RECORDED INFORMATION section start

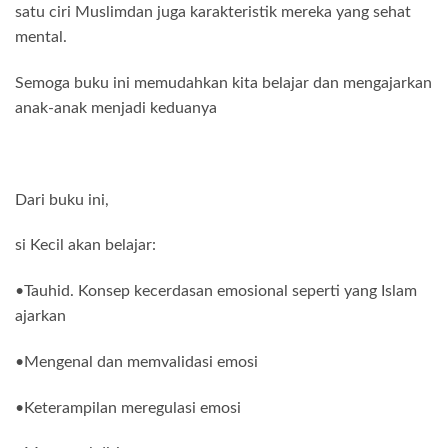
satu ciri Muslimdan juga karakteristik mereka yang sehat
mental.
Semoga buku ini memudahkan kita belajar dan mengajarkan
anak-anak menjadi keduanya
Dari buku ini,
si Kecil akan belajar:
•Tauhid. Konsep kecerdasan emosional seperti yang Islam
ajarkan
•Mengenal dan memvalidasi emosi
•Keterampilan meregulasi emosi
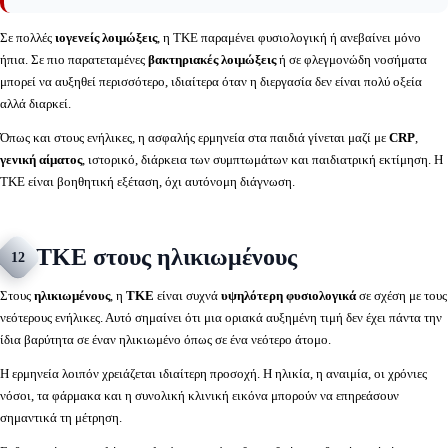
Σε πολλές
ιογενείς λοιμώξεις
, η ΤΚΕ παραμένει φυσιολογική ή ανεβαίνει μόνο
ήπια. Σε πιο παρατεταμένες
βακτηριακές λοιμώξεις
ή σε φλεγμονώδη νοσήματα
μπορεί να αυξηθεί περισσότερο, ιδιαίτερα όταν η διεργασία δεν είναι πολύ οξεία
αλλά διαρκεί.
Όπως και στους ενήλικες, η ασφαλής ερμηνεία στα παιδιά γίνεται μαζί με
CRP
,
γενική αίματος
, ιστορικό, διάρκεια των συμπτωμάτων και παιδιατρική εκτίμηση. Η
ΤΚΕ είναι βοηθητική εξέταση, όχι αυτόνομη διάγνωση.
ΤΚΕ στους ηλικιωμένους
12
Στους
ηλικιωμένους
, η
ΤΚΕ
είναι συχνά
υψηλότερη φυσιολογικά
σε σχέση με τους
νεότερους ενήλικες. Αυτό σημαίνει ότι μια οριακά αυξημένη τιμή δεν έχει πάντα την
ίδια βαρύτητα σε έναν ηλικιωμένο όπως σε ένα νεότερο άτομο.
Η ερμηνεία λοιπόν χρειάζεται ιδιαίτερη προσοχή. Η ηλικία, η αναιμία, οι χρόνιες
νόσοι, τα φάρμακα και η συνολική κλινική εικόνα μπορούν να επηρεάσουν
σημαντικά τη μέτρηση.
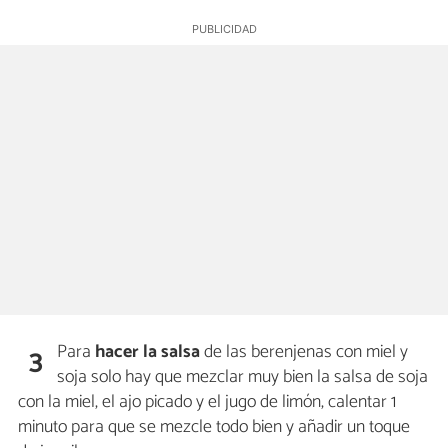
Para
hacer la salsa
de las berenjenas con miel y
3
soja solo hay que mezclar muy bien la salsa de soja
con la miel, el ajo picado y el jugo de limón, calentar 1
minuto para que se mezcle todo bien y añadir un toque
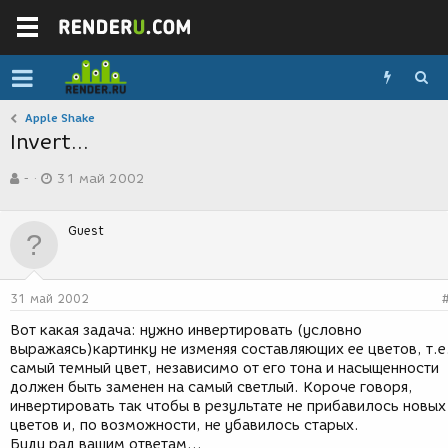
Apple Shake
Invert...
А
Д
-
31 май 2002
в
а
т
т
о
а
Guest
р
с
т
о
е
з
м
д
31 май 2002
ы
а
н
Вот какая задача: нужно инвертировать (условно
и
выражаясь)картинку не изменяя составляющих ее цветов, т.е
я
самый темный цвет, независимо от его тона и насыщенности
должен быть заменен на самый светлый. Короче говоря,
инвертировать так чтобы в результате не прибавилось новых
цветов и, по возможности, не убавилось старых.
Буду рад вашим ответам...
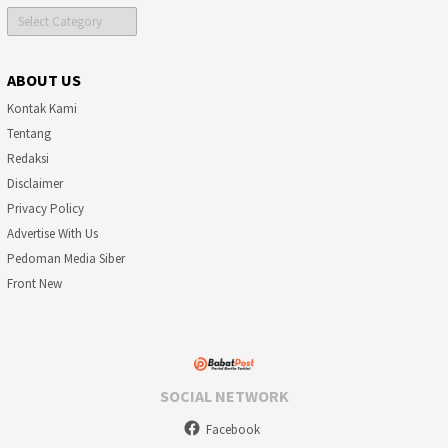
Category
ABOUT US
Kontak Kami
Tentang
Redaksi
Disclaimer
Privacy Policy
Advertise With Us
Pedoman Media Siber
Front New
SOCIAL NETWORK
Facebook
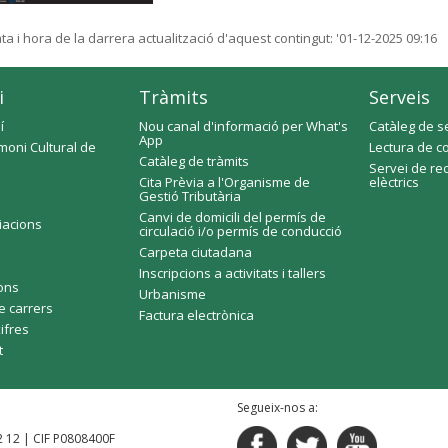
ta i hora de la darrera actualització d'aquest contingut:
'01-12-2025 09:16
i
Tràmits
Serveis
í
Nou canal d'informació per What's
Catàleg de s
App
moni Cultural de
Lectura de c
Catàleg de tràmits
Servei de re
Cita Prèvia a l'Organisme de
elèctrics
Gestió Tributària
Canvi de domicili del permís de
ciacions
circulació i/o permís de conducció
Carpeta ciutadana
Inscripcions a activitats i tallers
fons
Urbanisme
e carrers
Factura electrònica
xifres
t
Segueix-nos a:
92 12 | CIF P0808400F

RECORDED INFORMATION section end

▸ EXERCISE DESCRIPTION:
Repeat each line of the records above exactly, but do not copy the pictures.

▸ ANSWER:
satu ciri Muslimdan juga karakteristik mereka yang sehat
mental.
Semoga buku ini memudahkan kita belajar dan mengajarkan
anak-anak menjadi keduanya
Dari buku ini,
si Kecil akan belajar:
•Tauhid. Konsep kecerdasan emosional seperti yang Islam
ajarkan
•Mengenal dan memvalidasi emosi
•Keterampilan meregulasi emosi
Σε πολλές
ιογενείς λοιμώξεις
, η ΤΚΕ παραμένει φυσιολογική ή ανεβαίνει μόνο
ήπια. Σε πιο παρατεταμένες
βακτηριακές λοιμώξεις
ή σε φλεγμονώδη νοσήματα
μπορεί να αυξηθεί περισσότερο, ιδιαίτερα όταν η διεργασία δεν είναι πολύ οξεία
αλλά διαρκεί.
Όπως και στους ενήλικες, η ασφαλής ερμηνεία στα παιδιά γίνεται μαζί με
CRP
,
γενική αίματος
, ιστορικό, διάρκεια των συμπτωμάτων και παιδιατρική εκτίμηση. Η
ΤΚΕ είναι βοηθητική εξέταση, όχι αυτόνομη διάγνωση.
ΤΚΕ στους ηλικιωμένους
12
Στους
ηλικιωμένους
, η
ΤΚΕ
είναι συχνά
υψηλότερη φυσιολογικά
σε σχέση με τους
νεότερους ενήλικες. Αυτό σημαίνει ότι μια οριακά αυξημένη τιμή δεν έχει πάντα την
ίδια βαρύτητα σε έναν ηλικιωμένο όπως σε ένα νεότερο άτομο.
Η ερμηνεία λοιπόν χρειάζεται ιδιαίτερη προσοχή. Η ηλικία, η αναιμία, οι χρόνιες
νόσοι, τα φάρμακα και η συνολική κλινική εικόνα μπορούν να επηρεάσουν
σημαντικά τη μέτρηση.
Para
hacer la salsa
de las berenjenas con miel y
3
soja solo hay que mezclar muy bien la salsa de soja
con la miel, el ajo picado y el jugo de limón, calentar 1
minuto para que se mezcle todo bien y añadir un toque
Apple Shake
Invert...
А
Д
-
31 май 2002
в
а
т
т
о
а
Guest
р
с
т
о
е
з
м
д
31 май 2002
ы
а
н
Вот какая задача: нужно инвертировать (условно
и
выражаясь)картинку не изменяя составляющих ее цветов, т.е
я
самый темный цвет, независимо от его тона и насыщенности
должен быть заменен на самый светлый. Короче говоря,
инвертировать так чтобы в результате не прибавилось новых
цветов и, по возможности, не убавилось старых.
Буду рад вашим ответам...
Category
ABOUT US
Kontak Kami
Tentang
Redaksi
Disclaimer
Privacy Policy
Advertise With Us
Pedoman Media Siber
Front New
SOCIAL NETWORK
Facebook
ta i hora de la darrera actualització d'aquest contingut:
'01-12-2025 09:16
i
Tràmits
Serveis
í
Nou canal d'informació per What's
Catàleg de s
App
moni Cultural de
Lectura de c
Catàleg de tràmits
Servei de re
Cita Prèvia a l'Organisme de
elèctrics
Gestió Tributària
Canvi de domicili del permís de
ciacions
circulació i/o permís de conducció
Carpeta ciutadana
Inscripcions a activitats i tallers
fons
Urbanisme
e carrers
Factura electrònica
xifres
t
Segueix-nos a:
92 12 | CIF P0808400F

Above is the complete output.